- [Your task] In the entries that follow, the lines from the one with "This isn't your" through the one with "weapons and magic" are the ones to write out, exactly and with both ends included. Nothing else should appear.

*** Records provided ***

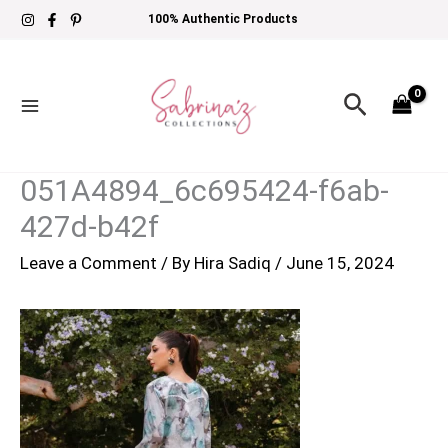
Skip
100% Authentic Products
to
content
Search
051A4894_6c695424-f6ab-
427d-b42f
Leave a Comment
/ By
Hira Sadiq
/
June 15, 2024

*** End of Records provided ***
*** Records provided ***

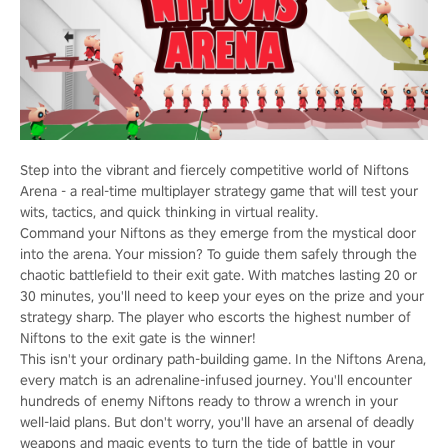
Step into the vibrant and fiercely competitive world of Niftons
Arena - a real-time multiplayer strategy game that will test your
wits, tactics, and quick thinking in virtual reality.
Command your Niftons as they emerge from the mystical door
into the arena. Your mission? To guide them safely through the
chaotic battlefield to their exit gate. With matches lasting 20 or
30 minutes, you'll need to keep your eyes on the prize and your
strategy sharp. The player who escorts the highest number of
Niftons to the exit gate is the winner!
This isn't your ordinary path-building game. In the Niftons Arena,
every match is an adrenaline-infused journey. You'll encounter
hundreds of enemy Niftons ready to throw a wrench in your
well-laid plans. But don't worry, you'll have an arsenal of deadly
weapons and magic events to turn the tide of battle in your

*** End of Records provided ***

- [Finished exercise]
This isn't your ordinary path-building game. In the Niftons Arena,
every match is an adrenaline-infused journey. You'll encounter
hundreds of enemy Niftons ready to throw a wrench in your
well-laid plans. But don't worry, you'll have an arsenal of deadly
weapons and magic events to turn the tide of battle in your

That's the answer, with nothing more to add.